DB2 and Oracle and SQL Server, though based on the
relational model, do not support all of the features
that would make them truly relational. They are better
termed "SQL DBMS products." Before sounding
the death knell for relational, shouldn't we at least
try a fully relational DBMS first? Keep in mind that
the three largest software companies in the world
today are the three biggest providers of
relational--well, SQL--database technology: IBM,
Microsoft, and Oracle. These companies’ database
products are successful because they are useful, and,
in fact, help companies manage and access their data.
Why
is it important for my DBMS to be relational? My DBMS
works just fine as it is, how could relational help?
With SQL, you have a language that is non-orthogonal.
You can write the same data request in many ways. This
can cause performance problems and confuse
programmers. Another problem--current SQL database
systems permit the creation of tables that can contain
duplicate rows. The relational model is based on set
theory, and a set cannot contain duplicate members.
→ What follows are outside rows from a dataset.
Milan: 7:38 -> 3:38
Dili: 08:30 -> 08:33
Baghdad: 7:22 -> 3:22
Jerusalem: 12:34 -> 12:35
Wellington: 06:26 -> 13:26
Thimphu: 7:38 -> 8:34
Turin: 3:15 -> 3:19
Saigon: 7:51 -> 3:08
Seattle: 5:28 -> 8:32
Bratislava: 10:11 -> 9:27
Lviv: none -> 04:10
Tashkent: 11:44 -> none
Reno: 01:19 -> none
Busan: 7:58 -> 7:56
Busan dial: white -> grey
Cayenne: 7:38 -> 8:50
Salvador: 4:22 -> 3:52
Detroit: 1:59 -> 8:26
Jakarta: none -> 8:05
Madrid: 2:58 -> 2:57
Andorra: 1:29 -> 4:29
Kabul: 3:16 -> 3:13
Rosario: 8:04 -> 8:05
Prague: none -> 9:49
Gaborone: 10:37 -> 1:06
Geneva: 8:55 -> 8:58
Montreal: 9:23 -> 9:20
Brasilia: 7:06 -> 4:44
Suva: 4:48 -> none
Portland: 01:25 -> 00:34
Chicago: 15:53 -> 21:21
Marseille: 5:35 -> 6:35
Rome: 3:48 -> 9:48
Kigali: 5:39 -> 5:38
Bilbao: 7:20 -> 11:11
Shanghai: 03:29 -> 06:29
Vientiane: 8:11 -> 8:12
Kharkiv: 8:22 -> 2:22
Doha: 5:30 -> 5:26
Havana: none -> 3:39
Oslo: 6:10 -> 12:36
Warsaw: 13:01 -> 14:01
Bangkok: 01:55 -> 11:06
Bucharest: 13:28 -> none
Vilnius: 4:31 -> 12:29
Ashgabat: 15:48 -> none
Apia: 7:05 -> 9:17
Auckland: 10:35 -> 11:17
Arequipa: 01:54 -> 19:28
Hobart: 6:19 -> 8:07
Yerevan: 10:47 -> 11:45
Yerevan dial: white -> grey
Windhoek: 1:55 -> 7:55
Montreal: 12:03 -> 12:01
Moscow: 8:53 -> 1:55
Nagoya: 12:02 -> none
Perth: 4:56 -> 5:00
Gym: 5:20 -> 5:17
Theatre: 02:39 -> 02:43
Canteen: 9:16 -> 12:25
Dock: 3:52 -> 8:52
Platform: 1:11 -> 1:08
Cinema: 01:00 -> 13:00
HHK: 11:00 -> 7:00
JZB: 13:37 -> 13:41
And there are significant features that current SQL
database systems omit, such as domains. A domain is
basically the set of all valid values for a particular
column (or attribute). It is flexible, so you can
define the valid values more precisely than a mere
data type. But a domain actually defines the valid
operations and comparisons that can be performed on
columns assigned to that domain. Because SQL DBMS
products lack domains, it is completely legal to code
the following predicates:
WHERE
AVG(SALARY) > PHONE_NUMBER
WHERE SHOE_SIZE = IQ
WHERE AGE = FIRST_NAME
These
are not useful predicates. But if each of these
columns were assigned to a different domain,
comparisons between them would be disallowed, because
comparisons between incompatible domains would be
disallowed. And values outside the scope of the domain
could not be assigned to the column. And these would
be good things because it would boost data integrity
and data quality.
|